• [Work required]: Determine how many lines in the records that follow hold the string "Back". Only that number should be returned.

Page images and extracted text:
>>>>>

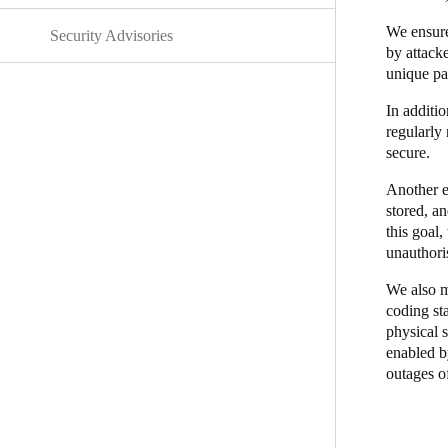
We ensure
Security Advisories
Belgium
by attack
Français
Nederlands
English
unique pa
In additi
Italy
regularly 
Italiano
secure.
Another es
Czech Republic
stored, a
Čeština
this goal
unauthori
Norway
We also m
Norsk
English
coding st
physical s
enabled by
Save new selection as default
outages o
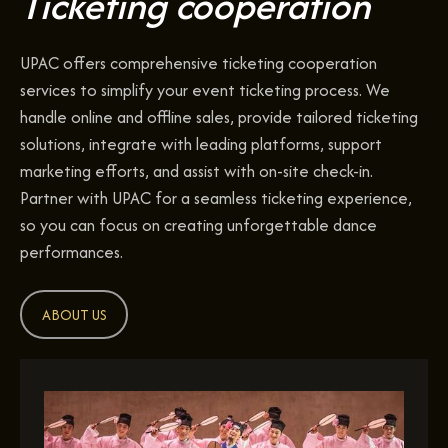
Ticketing cooperation
UPAC offers comprehensive ticketing cooperation
services to simplify your event ticketing process. We
handle online and offline sales, provide tailored ticketing
solutions, integrate with leading platforms, support
marketing efforts, and assist with on-site check-in.
Partner with UPAC for a seamless ticketing experience,
so you can focus on creating unforgettable dance
performances.
ABOUT US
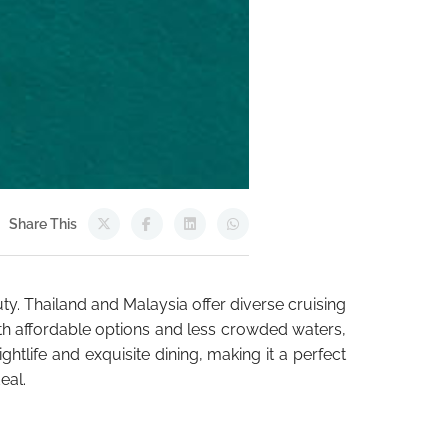
Share This
uty. Thailand and Malaysia offer diverse cruising
With affordable options and less crowded waters,
ghtlife and exquisite dining, making it a perfect
eal.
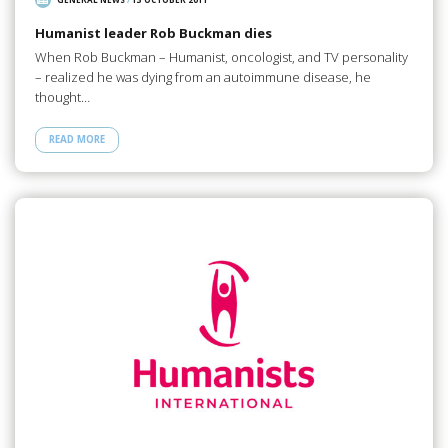
Humanist leader Rob Buckman dies
When Rob Buckman – Humanist, oncologist, and TV personality
– realized he was dying from an autoimmune disease, he
thought…
READ MORE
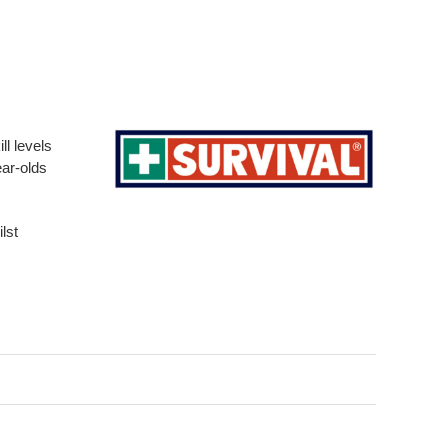
ll levels
ear-olds
lst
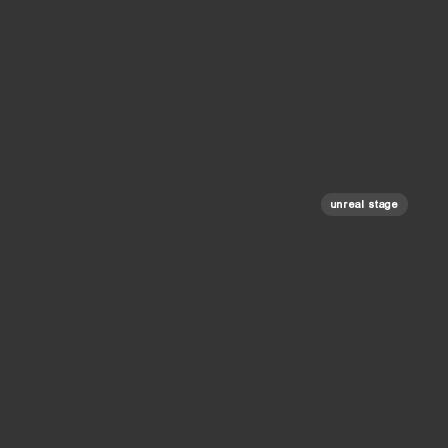
unreal stage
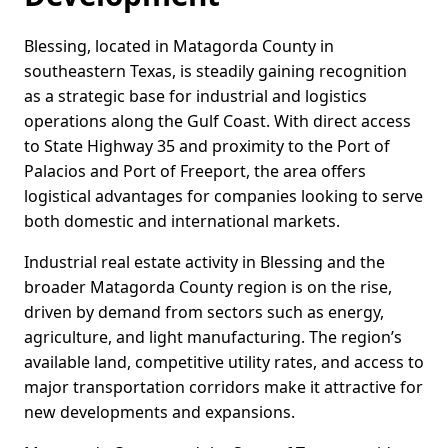
Blessing, located in Matagorda County in
southeastern Texas, is steadily gaining recognition
as a strategic base for industrial and logistics
operations along the Gulf Coast. With direct access
to State Highway 35 and proximity to the Port of
Palacios and Port of Freeport, the area offers
logistical advantages for companies looking to serve
both domestic and international markets.
Industrial real estate activity in Blessing and the
broader Matagorda County region is on the rise,
driven by demand from sectors such as energy,
agriculture, and light manufacturing. The region’s
available land, competitive utility rates, and access to
major transportation corridors make it attractive for
new developments and expansions.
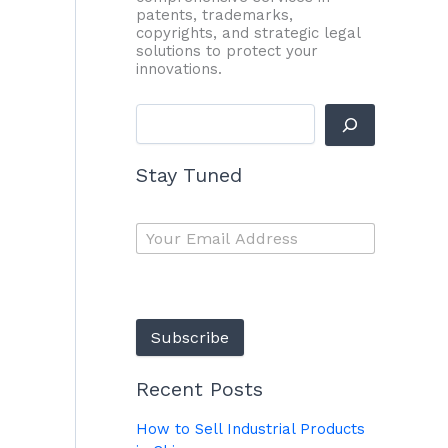
patents, trademarks,
copyrights, and strategic legal
solutions to protect your
innovations.
Stay Tuned
Subscribe
Recent Posts
How to Sell Industrial Products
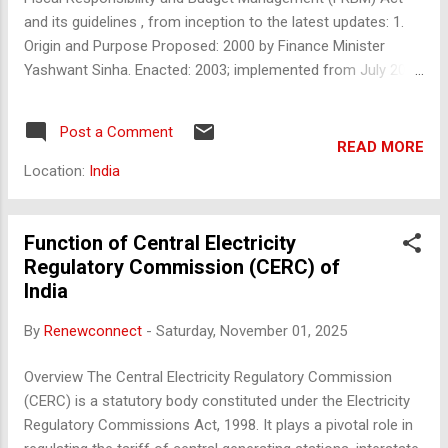
Award...
and its guidelines , from inception to the latest updates: 1.
Origin and Purpose Proposed: 2000 by Finance Minister
Yashwant Sinha. Enacted: 2003; implemented from July 2004
. Objective: Ensure fiscal discipline and macro-economic
stability . Reduce fiscal deficit , revenue deficit , and public
Post a Comment
debt . Enhance transparency in fiscal operations. Initial
READ MORE
Targets: Eliminate revenue deficit by 2008–09. Reduce fiscal
Location:
India
deficit to 3% of GDP by 2008–09. 2. Key Features of FRBM
Act Mandates presentation of: Medium-Term Fiscal Policy
Statement Macroeconomic Framework Statement Fiscal
Function of Central Electricity
Policy Strategy Statement with Union Budget. Prohibits
Regulatory Commission (CERC) of
borrowing from RBI except under exceptional
India
circumstances. Introduced escape clause for ...
By
Renewconnect
-
Saturday, November 01, 2025
Overview The Central Electricity Regulatory Commission
(CERC) is a statutory body constituted under the Electricity
Regulatory Commissions Act, 1998. It plays a pivotal role in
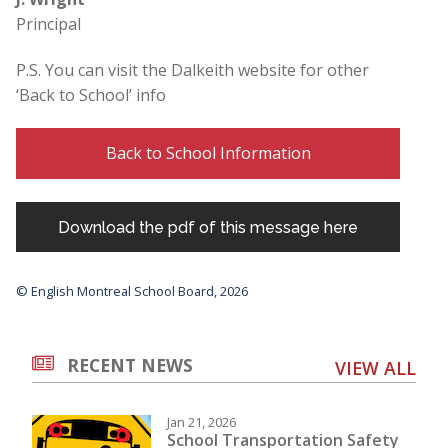
Principal
P.S. You can visit the Dalkeith website for other
‘Back to School’ info
Back to School Information
Download the pdf of this message here
© English Montreal School Board, 2026
RECENT NEWS
VIEW ALL
Jan 21, 2026
School Transportation Safety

<<<<<

• [Result of the task]: 2